What is needed: Scan the entries below for the word "Senado" and copy every line in which it occurs.
###
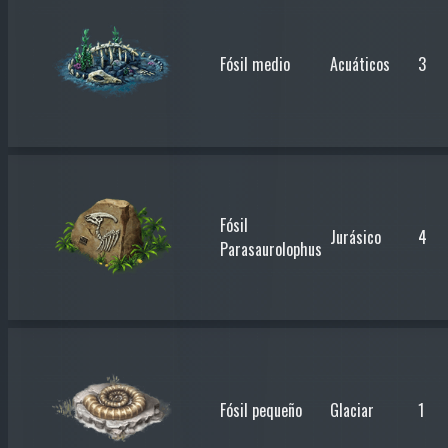
Fósil medio
Acuáticos
3
Fósil
Jurásico
4
Parasaurolophus
Fósil pequeño
Glaciar
1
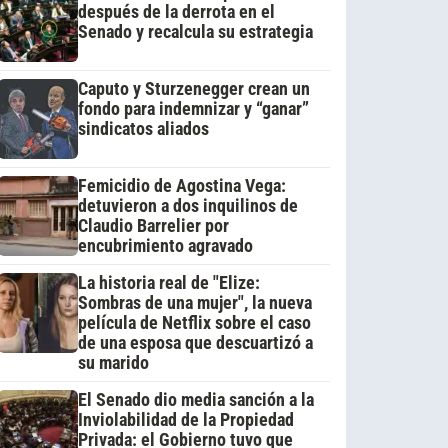
después de la derrota en el
Senado y recalcula su estrategia
Caputo y Sturzenegger crean un
fondo para indemnizar y “ganar”
sindicatos aliados
Femicidio de Agostina Vega:
detuvieron a dos inquilinos de
Claudio Barrelier por
encubrimiento agravado
La historia real de "Elize:
Sombras de una mujer", la nueva
película de Netflix sobre el caso
de una esposa que descuartizó a
su marido
El Senado dio media sanción a la
Inviolabilidad de la Propiedad
Privada: el Gobierno tuvo que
###
Output of the task:
Senado y recalcula su estrategia
El Senado dio media sanción a la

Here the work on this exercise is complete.